Dataset excerpts
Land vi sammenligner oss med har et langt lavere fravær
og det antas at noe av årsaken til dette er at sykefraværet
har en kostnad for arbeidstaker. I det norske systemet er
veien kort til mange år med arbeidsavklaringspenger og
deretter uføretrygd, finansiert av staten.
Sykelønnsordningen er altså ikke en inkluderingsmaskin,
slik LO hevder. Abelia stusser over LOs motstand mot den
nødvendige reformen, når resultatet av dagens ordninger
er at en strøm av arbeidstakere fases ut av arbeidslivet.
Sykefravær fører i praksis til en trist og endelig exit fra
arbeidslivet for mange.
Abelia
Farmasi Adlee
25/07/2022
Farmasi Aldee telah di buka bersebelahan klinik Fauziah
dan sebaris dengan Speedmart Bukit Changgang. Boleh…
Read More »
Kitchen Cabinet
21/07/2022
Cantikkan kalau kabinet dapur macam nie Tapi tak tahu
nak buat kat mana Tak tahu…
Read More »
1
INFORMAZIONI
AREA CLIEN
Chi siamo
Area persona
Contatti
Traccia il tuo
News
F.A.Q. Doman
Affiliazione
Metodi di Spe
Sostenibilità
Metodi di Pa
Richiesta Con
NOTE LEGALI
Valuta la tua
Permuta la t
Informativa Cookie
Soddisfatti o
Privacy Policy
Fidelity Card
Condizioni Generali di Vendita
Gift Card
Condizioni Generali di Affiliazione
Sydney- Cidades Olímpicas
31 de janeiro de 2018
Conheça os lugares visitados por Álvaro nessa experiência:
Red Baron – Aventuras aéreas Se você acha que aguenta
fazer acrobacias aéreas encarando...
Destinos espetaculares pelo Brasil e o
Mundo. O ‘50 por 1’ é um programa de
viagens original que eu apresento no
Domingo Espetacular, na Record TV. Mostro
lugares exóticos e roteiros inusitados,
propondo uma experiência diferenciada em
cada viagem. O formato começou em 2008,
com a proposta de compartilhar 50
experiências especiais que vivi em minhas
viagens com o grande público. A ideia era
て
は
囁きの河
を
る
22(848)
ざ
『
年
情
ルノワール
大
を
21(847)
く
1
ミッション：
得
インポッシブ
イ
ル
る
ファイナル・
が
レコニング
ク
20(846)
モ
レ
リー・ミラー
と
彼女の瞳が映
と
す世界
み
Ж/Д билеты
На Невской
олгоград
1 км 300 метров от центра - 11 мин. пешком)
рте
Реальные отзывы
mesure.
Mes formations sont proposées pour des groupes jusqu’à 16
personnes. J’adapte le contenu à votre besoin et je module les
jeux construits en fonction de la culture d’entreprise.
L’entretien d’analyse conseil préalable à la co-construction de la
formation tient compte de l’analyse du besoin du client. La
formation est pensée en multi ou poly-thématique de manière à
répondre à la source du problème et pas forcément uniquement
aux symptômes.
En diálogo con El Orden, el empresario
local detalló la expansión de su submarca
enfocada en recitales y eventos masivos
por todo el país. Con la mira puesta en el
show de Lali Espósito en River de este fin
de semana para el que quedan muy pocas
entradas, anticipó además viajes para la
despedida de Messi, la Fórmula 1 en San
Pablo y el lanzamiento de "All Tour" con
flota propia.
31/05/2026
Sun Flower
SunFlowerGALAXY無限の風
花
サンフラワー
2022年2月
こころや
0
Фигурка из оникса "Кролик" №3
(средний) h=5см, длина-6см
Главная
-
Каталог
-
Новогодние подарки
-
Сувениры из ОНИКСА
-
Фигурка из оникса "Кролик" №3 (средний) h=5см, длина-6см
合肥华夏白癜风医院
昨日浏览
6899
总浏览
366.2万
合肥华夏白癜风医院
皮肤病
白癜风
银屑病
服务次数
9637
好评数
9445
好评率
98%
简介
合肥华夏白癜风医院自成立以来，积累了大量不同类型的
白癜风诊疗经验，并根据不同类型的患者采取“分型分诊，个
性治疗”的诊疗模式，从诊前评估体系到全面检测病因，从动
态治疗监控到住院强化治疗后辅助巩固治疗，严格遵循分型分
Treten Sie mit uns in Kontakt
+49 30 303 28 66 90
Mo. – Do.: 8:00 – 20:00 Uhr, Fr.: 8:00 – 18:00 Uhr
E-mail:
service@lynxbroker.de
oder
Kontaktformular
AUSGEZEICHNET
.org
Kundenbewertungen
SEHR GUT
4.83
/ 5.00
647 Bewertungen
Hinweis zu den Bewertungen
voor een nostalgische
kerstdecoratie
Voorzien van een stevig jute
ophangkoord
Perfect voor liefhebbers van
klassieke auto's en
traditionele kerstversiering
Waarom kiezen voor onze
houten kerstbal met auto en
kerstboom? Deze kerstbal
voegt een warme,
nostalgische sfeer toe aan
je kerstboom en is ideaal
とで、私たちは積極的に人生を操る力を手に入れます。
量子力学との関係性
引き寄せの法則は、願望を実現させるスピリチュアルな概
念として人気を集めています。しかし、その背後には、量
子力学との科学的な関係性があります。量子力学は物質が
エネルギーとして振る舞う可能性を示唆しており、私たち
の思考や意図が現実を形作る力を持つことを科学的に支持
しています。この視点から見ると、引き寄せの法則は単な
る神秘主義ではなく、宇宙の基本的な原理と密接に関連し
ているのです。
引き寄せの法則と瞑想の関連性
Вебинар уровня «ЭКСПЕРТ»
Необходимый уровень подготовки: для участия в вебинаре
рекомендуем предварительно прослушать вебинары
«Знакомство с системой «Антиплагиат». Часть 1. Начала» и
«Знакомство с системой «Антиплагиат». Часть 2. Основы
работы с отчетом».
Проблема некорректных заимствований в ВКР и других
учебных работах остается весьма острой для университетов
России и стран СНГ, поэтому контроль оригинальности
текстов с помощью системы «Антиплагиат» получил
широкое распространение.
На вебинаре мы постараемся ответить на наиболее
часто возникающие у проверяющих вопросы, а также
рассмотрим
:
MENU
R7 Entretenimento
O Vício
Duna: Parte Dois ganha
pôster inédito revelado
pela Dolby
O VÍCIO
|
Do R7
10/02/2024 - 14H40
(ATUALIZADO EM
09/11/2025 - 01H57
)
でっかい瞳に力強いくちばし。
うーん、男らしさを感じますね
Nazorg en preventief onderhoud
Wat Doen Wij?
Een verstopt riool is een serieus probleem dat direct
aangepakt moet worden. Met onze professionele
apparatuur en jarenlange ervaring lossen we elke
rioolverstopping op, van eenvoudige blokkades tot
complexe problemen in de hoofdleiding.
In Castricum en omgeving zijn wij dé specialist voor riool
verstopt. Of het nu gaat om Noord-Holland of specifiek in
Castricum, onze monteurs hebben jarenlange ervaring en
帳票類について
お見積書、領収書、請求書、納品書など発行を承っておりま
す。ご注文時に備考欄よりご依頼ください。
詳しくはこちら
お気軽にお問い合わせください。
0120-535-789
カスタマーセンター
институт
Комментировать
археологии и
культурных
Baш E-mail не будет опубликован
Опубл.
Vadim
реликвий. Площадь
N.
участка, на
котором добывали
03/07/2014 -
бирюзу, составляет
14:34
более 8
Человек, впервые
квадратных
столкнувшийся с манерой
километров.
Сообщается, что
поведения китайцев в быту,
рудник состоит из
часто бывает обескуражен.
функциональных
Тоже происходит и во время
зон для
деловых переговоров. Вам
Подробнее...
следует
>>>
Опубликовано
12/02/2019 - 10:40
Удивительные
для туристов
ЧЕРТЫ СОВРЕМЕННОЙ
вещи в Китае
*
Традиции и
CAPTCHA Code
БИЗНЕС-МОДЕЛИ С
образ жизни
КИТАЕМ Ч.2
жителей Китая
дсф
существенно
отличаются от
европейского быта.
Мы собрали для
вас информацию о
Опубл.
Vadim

What to work on: Read through the records above and copy the lines that contain "часто".

Output:
часто возникающие у проверяющих вопросы, а также
часто бывает обескуражен.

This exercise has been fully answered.